RAD User Management Example
Note:
This example does not reflect the user management modules in Oracle Solaris.Object or interface granularity is subjective. For example, imagine an interface for managing a user. The user has a few modifiable properties:
-
name property of type string
-
shell property of type string
-
admin property of type boolean
The interface for managing this user might consist solely of a set of attributes corresponding to these properties. Alternatively, it could consist of a single attribute that is a structure containing fields that correspond to the properties. A possibly more efficient implementation would read or write all properties together. The object implementing this might be named as follows:
com.example.users:type=TheOnlyUser
If instead of managing a single user you need to manage multiple users, you have a couple of options. One option would be to modify the interface to use methods instead of attributes, and to add a "username" argument to the methods, for example:
setUserAttributes(username, attributes) throws UserError attributes getUserAttributes(username) throws UserError
This option is sufficient for a single user, as well as provides support to other global operations such as adding a user, deleting a user, getting a list of users and so on. This option could use a more appropriate name, for example:
com.example.users:type=UserManagement
However, suppose users have more properties and you want to perform more operations, such as, sending them email, giving them a bonus and so on. As the server functionality grows, the UserManagement's API becomes cluttered and the API will have code for both global and per-user operations. The need to specify a user and the associated errors for each per-user operation would start looking redundant.

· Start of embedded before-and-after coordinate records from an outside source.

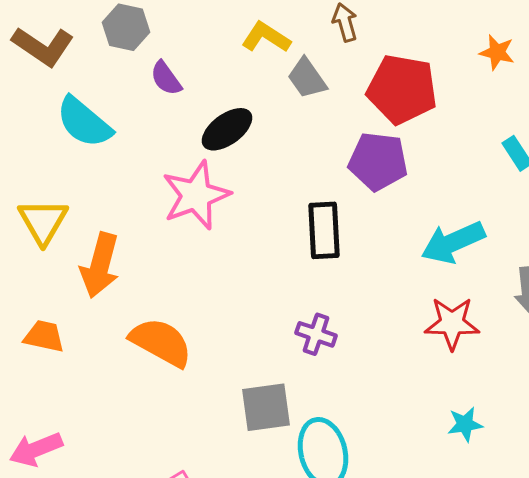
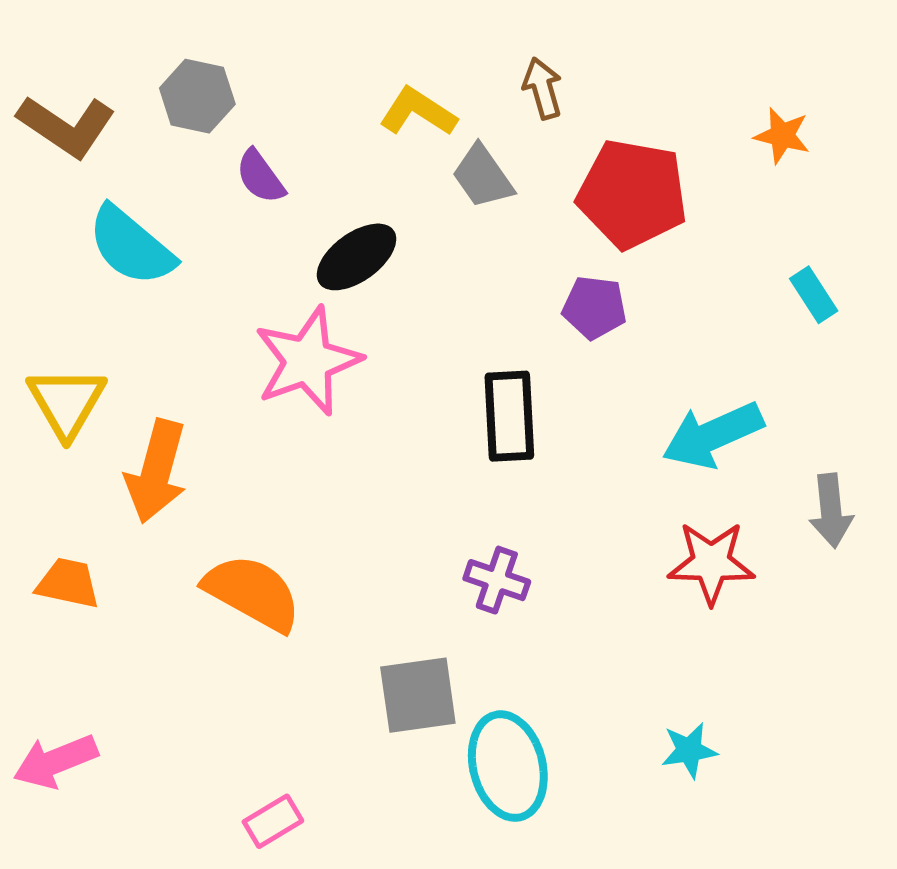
purple pentagon: (378, 161) -> (595, 307), size x0.7
cyan star: (465, 424) -> (689, 750), moved

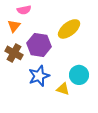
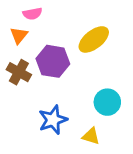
blue star: (39, 76) -> (53, 120), moved
yellow triangle: (63, 89) -> (91, 136), moved

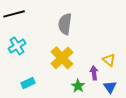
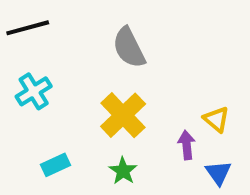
gray semicircle: (65, 24) -> (129, 48), turned -35
green star: (78, 86) -> (123, 171), moved

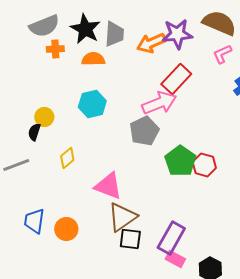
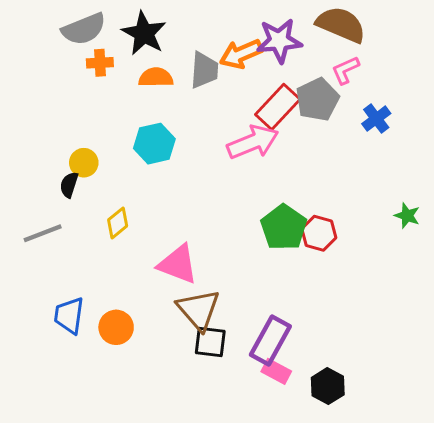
gray trapezoid: (114, 34) -> (204, 70), moved
gray pentagon: (144, 131) -> (317, 99), moved
brown triangle: (122, 217) -> (198, 310), turned -36

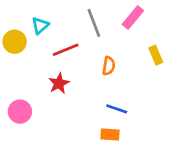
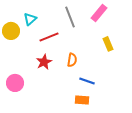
yellow rectangle: (156, 55) -> (108, 44), moved
orange semicircle: (109, 66) -> (72, 60), moved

username[] listUsers() addUser(username, attributes) giveRaise(username, dollars) throws UserError rif(username) throws UserError sendEmail(username, message) throws UserError setUserAttributes(username, attributes) throws UserError attributes getUserAttributes(username) throws UserError
A better alternative would be to create two interfaces that separate the global operations from the user-specific operations. The UserManagement object would use the global operations interface:
username[] listUsers() addUser(username, attributes)
A separate object for each user would implement the user-specific interface:
setAttributes(attributes) attributes getAttributes() giveRaise(dollars) rif() sendEmail(message)
Note:
Ifrif
operates more on the namespace than the user, it should be present in UserManagement where it would need to take a username argument.
Finally, the different objects would be named such that each object could be directly accessed by the client:
com.example.users:type=UserManagement com.example.users:type=User,name=ONeill com.example.users:type=User,name=Sheppard ...
This example also highlights a situation where you do not want the RAD server to enumerate all objects when a client issues a LIST
request. Pulling down a list of potentially thousands of objects on every LIST
call does not benefit the majority of clients.